Puisque bien sûr ce «passé», ce «présent» et ce «futur» sont ensemble le monde d’aujourd’hui, ces images sont dans ce même monde –pour l’excellente raison qu’il n’y en a pas d’autre. Y compris lorsque se manifestent des situations «fantastiques», lesquelles tournent surtout autour des fantasmes sexués, très présents dans une société au machisme profondément ancré –par l’islam mais pas uniquement– et dans le cinéma aussi.
Le bonheur du spectateur de Trois visages tient à la fluidité mutine avec laquelle Panahi, comme cinéaste, circule à travers ces thèmes et ces références, s’arrête, digresse, accélère, change de registre comme son personnage change de vitesse.
Émouvant, comique, pamphlétaire, inquiétant, vertigineux, le film se promène entre tous ces états.
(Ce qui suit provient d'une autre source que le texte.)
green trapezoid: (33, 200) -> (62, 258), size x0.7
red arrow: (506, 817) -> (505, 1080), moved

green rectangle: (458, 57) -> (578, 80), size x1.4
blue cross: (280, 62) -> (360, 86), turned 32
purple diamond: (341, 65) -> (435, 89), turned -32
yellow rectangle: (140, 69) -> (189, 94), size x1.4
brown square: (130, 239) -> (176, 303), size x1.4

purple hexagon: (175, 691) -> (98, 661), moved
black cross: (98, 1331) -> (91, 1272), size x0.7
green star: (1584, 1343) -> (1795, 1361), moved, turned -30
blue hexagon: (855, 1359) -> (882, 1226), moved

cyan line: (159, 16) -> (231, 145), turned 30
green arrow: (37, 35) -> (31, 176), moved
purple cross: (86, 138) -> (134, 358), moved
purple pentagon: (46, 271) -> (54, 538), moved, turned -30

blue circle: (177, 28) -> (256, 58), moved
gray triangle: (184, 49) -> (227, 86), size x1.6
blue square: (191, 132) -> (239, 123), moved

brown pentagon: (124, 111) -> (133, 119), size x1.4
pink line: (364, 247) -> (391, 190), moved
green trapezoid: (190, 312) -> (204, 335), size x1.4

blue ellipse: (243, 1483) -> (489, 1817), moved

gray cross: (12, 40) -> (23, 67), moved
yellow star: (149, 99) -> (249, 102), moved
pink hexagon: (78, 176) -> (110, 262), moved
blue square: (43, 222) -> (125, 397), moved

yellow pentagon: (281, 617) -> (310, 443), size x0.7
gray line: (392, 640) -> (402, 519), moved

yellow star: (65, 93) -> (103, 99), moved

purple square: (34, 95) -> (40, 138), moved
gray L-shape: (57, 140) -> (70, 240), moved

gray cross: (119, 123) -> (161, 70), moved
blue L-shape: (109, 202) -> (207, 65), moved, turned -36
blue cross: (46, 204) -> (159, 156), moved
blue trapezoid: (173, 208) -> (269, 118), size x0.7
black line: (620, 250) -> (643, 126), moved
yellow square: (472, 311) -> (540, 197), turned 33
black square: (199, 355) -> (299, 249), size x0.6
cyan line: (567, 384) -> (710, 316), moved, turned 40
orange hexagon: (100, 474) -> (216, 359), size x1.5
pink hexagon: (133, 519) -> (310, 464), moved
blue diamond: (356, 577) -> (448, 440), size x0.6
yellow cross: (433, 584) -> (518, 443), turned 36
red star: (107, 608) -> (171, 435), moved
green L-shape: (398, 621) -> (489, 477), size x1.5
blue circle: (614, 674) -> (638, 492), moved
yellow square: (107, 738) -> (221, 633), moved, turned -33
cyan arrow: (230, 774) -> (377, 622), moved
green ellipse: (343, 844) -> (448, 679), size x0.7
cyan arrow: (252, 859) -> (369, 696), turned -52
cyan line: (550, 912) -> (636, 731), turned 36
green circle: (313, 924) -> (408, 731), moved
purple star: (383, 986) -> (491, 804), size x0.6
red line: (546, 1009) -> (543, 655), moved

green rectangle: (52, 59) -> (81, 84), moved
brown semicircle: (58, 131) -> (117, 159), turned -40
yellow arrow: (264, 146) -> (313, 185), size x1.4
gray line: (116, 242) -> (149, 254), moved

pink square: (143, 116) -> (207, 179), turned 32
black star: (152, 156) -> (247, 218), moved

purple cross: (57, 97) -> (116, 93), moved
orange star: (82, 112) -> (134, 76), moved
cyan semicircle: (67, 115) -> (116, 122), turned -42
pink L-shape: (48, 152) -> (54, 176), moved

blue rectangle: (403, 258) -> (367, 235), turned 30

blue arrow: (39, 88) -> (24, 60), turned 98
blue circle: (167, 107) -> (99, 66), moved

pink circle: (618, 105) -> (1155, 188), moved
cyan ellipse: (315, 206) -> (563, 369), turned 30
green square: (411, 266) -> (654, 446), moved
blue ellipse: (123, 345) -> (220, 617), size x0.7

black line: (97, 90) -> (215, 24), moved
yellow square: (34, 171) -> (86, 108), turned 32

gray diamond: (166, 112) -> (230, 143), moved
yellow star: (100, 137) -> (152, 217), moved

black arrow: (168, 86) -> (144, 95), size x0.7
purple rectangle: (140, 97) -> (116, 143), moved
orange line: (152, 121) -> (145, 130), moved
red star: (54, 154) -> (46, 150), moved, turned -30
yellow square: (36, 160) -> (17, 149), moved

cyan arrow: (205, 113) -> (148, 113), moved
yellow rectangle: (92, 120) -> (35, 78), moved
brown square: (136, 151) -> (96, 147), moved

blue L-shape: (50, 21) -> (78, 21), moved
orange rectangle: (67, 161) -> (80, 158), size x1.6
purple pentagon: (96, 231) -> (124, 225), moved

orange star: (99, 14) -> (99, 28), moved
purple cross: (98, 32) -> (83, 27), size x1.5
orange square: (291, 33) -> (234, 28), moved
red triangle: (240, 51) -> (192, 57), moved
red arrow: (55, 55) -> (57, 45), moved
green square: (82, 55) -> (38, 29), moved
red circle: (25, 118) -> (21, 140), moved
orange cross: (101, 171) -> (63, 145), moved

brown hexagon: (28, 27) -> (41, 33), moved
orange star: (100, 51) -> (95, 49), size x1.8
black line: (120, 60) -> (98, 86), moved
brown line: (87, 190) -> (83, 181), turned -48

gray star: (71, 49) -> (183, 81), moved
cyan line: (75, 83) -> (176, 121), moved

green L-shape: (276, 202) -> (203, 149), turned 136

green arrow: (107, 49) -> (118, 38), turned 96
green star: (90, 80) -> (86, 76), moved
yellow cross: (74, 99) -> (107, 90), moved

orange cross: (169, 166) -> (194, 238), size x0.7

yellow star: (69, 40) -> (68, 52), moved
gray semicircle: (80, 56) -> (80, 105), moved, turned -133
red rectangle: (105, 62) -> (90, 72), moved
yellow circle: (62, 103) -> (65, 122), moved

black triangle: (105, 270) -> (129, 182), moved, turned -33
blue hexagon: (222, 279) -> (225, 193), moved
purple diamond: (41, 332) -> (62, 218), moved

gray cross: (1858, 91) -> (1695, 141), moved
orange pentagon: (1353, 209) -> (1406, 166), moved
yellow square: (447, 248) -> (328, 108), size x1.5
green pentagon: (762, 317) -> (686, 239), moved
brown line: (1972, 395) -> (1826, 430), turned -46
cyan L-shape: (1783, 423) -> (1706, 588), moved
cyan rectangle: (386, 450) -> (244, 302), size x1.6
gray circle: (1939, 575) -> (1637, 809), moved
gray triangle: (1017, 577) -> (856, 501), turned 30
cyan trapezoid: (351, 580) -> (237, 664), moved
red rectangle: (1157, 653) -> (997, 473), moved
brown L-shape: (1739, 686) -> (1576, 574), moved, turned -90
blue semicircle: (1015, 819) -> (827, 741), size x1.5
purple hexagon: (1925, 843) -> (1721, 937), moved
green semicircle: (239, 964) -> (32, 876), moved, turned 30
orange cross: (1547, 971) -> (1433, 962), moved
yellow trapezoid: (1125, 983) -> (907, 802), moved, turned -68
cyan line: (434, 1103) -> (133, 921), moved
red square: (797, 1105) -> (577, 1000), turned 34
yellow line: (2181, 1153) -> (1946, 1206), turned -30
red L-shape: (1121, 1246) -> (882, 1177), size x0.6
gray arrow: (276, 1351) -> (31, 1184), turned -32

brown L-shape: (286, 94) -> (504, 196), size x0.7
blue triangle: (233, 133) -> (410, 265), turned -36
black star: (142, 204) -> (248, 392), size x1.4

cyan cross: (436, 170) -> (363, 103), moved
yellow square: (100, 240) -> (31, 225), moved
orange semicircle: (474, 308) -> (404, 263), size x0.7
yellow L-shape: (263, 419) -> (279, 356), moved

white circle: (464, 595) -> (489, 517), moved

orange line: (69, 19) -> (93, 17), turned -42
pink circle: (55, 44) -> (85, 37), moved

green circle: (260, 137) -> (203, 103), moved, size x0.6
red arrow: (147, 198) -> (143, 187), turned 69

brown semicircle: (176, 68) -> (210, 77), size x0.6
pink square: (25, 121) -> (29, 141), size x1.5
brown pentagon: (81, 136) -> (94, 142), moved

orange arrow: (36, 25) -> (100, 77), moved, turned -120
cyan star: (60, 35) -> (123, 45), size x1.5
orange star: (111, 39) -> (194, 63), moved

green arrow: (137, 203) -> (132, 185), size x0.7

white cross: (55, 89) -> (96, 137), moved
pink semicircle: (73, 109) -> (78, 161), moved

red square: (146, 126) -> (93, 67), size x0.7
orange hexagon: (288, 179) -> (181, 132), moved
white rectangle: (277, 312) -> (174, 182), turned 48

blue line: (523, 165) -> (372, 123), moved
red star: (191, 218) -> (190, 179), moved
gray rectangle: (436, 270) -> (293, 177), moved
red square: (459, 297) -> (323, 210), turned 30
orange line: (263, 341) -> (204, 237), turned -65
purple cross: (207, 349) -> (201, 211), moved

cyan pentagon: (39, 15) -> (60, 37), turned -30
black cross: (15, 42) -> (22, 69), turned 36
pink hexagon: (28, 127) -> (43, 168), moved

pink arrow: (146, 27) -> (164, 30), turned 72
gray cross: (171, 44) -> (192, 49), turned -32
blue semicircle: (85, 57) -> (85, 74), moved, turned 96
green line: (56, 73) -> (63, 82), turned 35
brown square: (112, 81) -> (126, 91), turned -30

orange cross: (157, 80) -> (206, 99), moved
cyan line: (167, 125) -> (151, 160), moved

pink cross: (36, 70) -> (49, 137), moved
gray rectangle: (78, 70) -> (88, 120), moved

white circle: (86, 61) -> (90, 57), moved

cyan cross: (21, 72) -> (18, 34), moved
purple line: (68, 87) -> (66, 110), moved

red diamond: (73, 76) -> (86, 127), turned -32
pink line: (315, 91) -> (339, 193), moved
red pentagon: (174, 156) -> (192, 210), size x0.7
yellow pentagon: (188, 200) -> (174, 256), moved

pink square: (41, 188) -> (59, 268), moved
Il y accède et les partage grâce à cette conscience intime d’une unité du réel avec lequel tous les jeux sont possibles, dès lors qu’ils en éclairent la multiplicité des facettes.
Avec ce nouveau long métrage, Jafar Panahi poursuit assurément son chemin commencé il y a vingt-trois ans avec Le Ballon blanc et dont Le Cercle a été un premier sommet, reprenant assurément le flambeau qu'Abbas Kiarostami avait porté si haut. Mais il le fait d'une façon inventive et actuelle, avec une liberté qui est la plus belle réponse à qui veut l'assigner à quelque résidence que ce soit.
Trois visages
de Jafar Panahi, avec Behnaz Jafari, Jafar Panahi, Marziyeh Rezaei.